The medications listed below include antiretroviral agents recommended for PEP (tenofovir, emtricitabine, and either raltegravir or dolutegravir) as well as alternative antiretroviral drugs that may be used in the setting of potential HIV resistance, toxicity risks, or constraints on the availability of particular agents. For information on all antiretroviral medications, see Antiretroviral Therapy.

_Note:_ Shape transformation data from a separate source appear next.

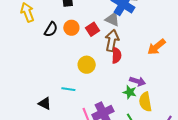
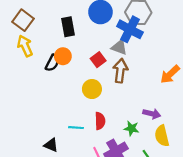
orange circle: (71, 28) -> (63, 56), moved
red semicircle: (117, 55) -> (100, 121), moved
yellow circle: (87, 65) -> (92, 89), moved
green star: (130, 92) -> (132, 128), moved

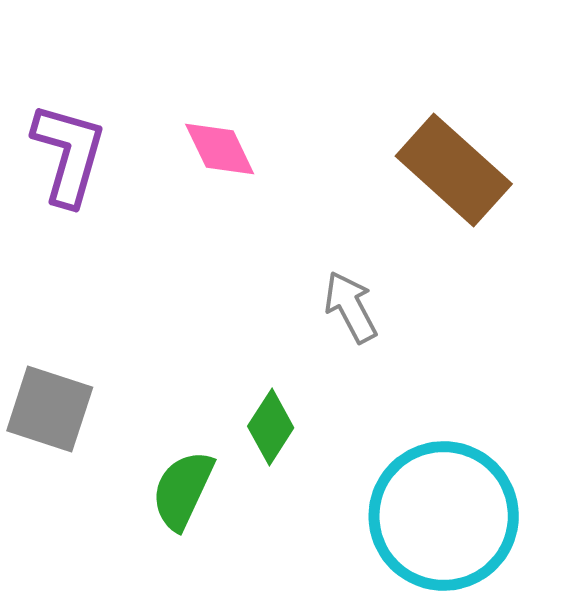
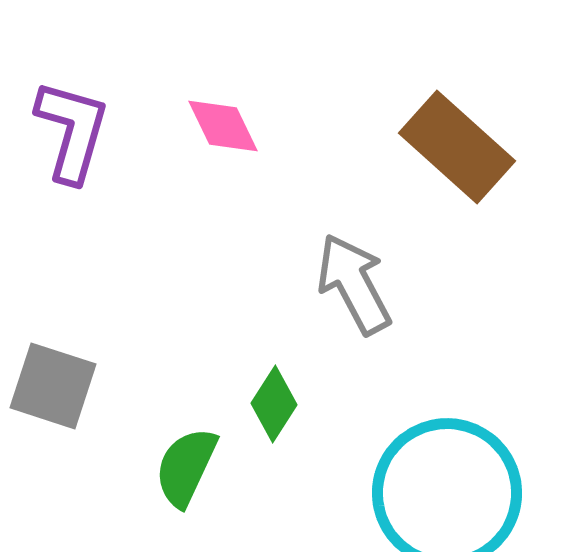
gray arrow: (351, 307) -> (354, 284), size x1.4

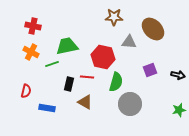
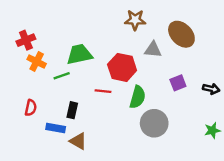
red cross: (33, 26) -> (26, 40), moved, turned -35
black rectangle: (69, 84) -> (72, 110), moved
brown triangle: (85, 102) -> (78, 141), moved

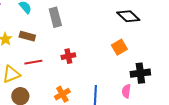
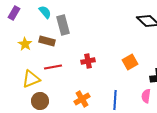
gray rectangle: (55, 17) -> (63, 25), moved
orange square: (119, 47) -> (130, 62), moved

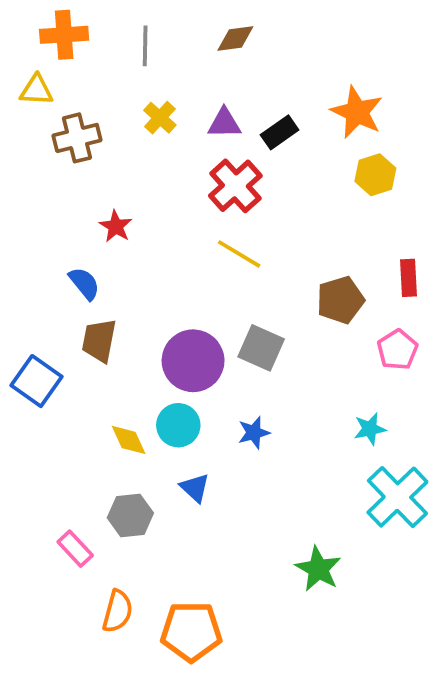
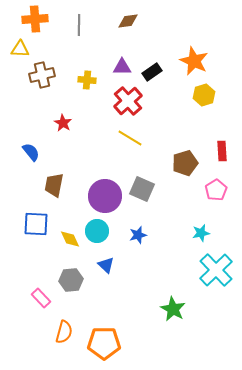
yellow cross: (160, 118) -> (87, 80), moved, turned -36
blue semicircle: (84, 283) -> (31, 152), moved
blue square: (36, 381) -> (36, 224), moved, turned -32

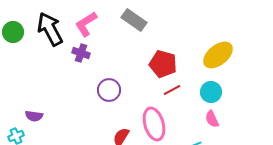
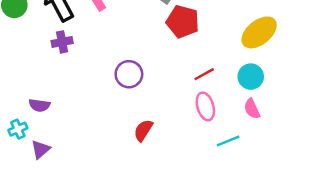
purple cross: (81, 53) -> (62, 42), moved, turned -30
red pentagon: (163, 64) -> (183, 22), moved
pink ellipse: (154, 124) -> (205, 106), moved, size x0.7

More information about these antiretroviral agents, including dosage and dose adjustment, potential adverse events and drug interactions, and FDA pregnancy categories, can be found in Antiretroviral Therapy, Appendix A: Characteristics of Antiretroviral Drugs. Before using these drugs, package inserts should also be consulted.

Recommended PEP Medications:

Alternative PEP Medications:

FDA Pregnancy Categories

A Adequate and well-controlled studies of pregnant women fail to demonstrate a risk to the fetus during the first trimester of pregnancy (and there is no evidence of risk during later trimesters).

B Animal reproduction studies fail to demonstrate a risk to the fetus and adequate and well-controlled studies of pregnant women have not been conducted.

C Safety in human pregnancy has not been determined, animal studies are either positive for fetal risk or have not been conducted, and the drug should not be used unless the potential benefit outweighs the potential risk to the fetus.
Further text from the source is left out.